3. Finally, we want to get the job description text for each job.  

a. Start by looking at the page for the first job, https://realpython.github.io/fake-jobs/jobs/senior-python-developer-0.html. Using BeautifulSoup, extract the job description paragraph. 

In [None]:
URL = 'https://realpython.github.io/fake-jobs/jobs/senior-python-developer-0.html'

response = requests.get(URL)

In [None]:
soup = BS(response.text)
soup.find('$0') #keep trying different things to get it to pull the right info, not working.
soup

In [None]:
description = soup.find('div', class_='box').find('p').get_text() #finds the first instance of <div> with "a" class set to "box", and then finds p and gets the text, super cool
description

 b. We want to be able to do this for all pages. Write a function which takes as input a url and returns the description text on that page. For example, if you input "https://realpython.github.io/fake-jobs/jobs/television-floor-manager-8.html" into your function, it should return the string "At be than always different American address. Former claim chance prevent why measure too. Almost before some military outside baby interview. Face top individual win suddenly. Parent do ten after those scientist. Medical effort assume teacher wall. Significant his himself clearly very. Expert stop area along individual. Three own bank recognize special good along.".  

In [None]:
def find_description(url):
    response = requests.get(url)
soup = BS(response.text, 'html.parser')
description = soup.find('div', class_='card-text')


In [None]:
url = 'https://realpython.github.io/fake-jobs/jobs/senior-python-developer-0.html'
description = find_description(url)
print(description)

In [None]:
def description(url):
    response = requests.get(url)
    return soup.find('p')

url = "https://realpython.github.io/fake-jobs/jobs/television-floor-manager-8.html"
alldescriptions = description(url)
alldescriptions


In [None]:
def description(url):
    response = requests.get(url)
    soup = BS(response.text, 'html.parser')
    return soup.find('div', class_='box').find('p').get_text() #code from part a

url = "https://realpython.github.io/fake-jobs/jobs/television-floor-manager-8.html"
alldescriptions = description(url)
alldescriptions #YESSSSSS!

c. Use the [.apply method](https://pandas.pydata.org/docs/reference/api/pandas.Series.apply.html) on the url column you created above to retrieve the description text for all of the jobs.

In [None]:
#trying to figure out the apply method but running out of time. Will probably need to come back to this.

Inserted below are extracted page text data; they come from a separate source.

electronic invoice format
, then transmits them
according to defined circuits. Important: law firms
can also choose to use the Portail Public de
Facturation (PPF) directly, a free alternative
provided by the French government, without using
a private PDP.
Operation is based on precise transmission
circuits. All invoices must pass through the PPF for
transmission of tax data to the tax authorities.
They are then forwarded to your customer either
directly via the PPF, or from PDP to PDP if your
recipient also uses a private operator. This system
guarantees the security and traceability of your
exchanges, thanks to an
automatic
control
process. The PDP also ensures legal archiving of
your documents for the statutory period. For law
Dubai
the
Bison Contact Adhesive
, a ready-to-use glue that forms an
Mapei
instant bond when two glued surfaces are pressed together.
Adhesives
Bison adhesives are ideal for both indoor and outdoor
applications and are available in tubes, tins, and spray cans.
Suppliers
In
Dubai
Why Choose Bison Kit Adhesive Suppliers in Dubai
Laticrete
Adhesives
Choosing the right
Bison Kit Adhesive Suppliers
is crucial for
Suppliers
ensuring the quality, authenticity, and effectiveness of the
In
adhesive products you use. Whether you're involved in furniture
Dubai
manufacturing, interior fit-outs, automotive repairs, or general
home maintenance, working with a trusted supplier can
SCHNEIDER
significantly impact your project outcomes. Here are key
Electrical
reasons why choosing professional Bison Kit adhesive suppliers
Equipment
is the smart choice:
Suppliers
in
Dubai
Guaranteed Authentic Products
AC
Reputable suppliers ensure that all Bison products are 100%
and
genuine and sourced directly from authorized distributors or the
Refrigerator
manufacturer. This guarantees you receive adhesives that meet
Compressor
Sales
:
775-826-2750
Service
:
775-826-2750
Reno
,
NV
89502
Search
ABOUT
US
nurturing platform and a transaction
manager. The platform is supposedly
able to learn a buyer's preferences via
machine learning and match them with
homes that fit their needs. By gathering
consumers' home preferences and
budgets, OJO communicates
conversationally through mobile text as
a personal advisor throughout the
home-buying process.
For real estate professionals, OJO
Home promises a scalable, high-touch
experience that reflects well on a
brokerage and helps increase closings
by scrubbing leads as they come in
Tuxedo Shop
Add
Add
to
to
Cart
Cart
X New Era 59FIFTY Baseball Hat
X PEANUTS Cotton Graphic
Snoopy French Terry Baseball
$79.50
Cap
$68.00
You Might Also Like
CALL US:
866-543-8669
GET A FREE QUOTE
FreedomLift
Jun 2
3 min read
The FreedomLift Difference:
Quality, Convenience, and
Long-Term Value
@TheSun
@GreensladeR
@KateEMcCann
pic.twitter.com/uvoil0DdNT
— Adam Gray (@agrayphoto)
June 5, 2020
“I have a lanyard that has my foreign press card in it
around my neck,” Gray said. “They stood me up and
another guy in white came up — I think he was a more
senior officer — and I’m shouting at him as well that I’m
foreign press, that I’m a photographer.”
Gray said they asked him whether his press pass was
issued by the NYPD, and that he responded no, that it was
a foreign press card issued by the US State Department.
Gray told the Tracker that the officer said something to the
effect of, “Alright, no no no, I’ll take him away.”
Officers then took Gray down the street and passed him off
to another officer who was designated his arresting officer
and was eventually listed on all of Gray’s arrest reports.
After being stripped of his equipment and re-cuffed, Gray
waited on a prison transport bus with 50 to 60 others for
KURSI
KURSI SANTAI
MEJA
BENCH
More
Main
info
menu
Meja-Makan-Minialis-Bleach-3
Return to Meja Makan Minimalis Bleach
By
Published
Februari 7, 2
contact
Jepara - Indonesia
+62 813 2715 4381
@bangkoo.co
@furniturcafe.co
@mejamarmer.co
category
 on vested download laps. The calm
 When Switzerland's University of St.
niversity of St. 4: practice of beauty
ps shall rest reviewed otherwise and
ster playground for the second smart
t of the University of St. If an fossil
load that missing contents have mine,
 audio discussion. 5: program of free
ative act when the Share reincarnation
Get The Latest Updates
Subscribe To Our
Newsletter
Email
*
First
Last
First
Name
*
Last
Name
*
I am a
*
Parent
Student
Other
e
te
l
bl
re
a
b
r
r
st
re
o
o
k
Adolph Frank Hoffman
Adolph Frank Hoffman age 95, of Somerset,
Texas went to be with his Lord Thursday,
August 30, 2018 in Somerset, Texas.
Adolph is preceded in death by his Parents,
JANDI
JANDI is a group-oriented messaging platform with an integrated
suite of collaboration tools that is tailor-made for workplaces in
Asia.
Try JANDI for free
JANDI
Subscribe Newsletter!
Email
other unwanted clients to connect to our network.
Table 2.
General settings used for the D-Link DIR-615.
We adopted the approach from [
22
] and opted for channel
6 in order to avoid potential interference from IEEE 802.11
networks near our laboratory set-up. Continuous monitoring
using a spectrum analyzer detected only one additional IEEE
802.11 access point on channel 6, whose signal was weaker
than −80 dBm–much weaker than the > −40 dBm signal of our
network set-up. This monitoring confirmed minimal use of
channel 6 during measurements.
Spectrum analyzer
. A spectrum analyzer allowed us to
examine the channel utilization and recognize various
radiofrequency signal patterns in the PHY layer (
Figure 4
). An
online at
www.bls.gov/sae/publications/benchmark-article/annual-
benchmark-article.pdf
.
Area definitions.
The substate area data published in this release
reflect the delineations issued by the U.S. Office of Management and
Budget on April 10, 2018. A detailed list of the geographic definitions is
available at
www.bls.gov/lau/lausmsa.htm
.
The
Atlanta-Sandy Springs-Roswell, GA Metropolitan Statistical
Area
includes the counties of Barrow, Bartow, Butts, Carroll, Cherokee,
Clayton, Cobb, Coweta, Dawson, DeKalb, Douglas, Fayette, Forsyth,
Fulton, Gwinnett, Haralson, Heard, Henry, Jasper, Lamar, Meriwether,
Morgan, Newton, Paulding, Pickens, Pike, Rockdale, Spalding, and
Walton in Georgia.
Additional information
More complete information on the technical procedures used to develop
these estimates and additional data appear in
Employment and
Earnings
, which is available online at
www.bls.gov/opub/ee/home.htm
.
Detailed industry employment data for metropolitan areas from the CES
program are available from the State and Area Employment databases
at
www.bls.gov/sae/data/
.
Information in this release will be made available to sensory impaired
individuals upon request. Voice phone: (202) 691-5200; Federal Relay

_______________________________________________________________________________________________________________________________________________________________

## Webscraping Bonus

1. Navigate to https://www.billboard.com/charts/hot-100/. Using BeautifulSoup, extract out the This Week, artist, song, Last Week, Peak Position, and Weeks on Chart values into a pandas DataFrame. Hint: The HTML for the number one ranked song is slightly different from that of the rest of the songs.## Webscraping Bonus

2. After getting the code working for the current chart, navigate to last week's chart. Notice how the url for the page changes. Write a function which will, given a date, return a pandas DataFrame containing the Billboard chart data for that date.

3. Write a loop to retrieve the Billboard chart data for the last 10 weeks.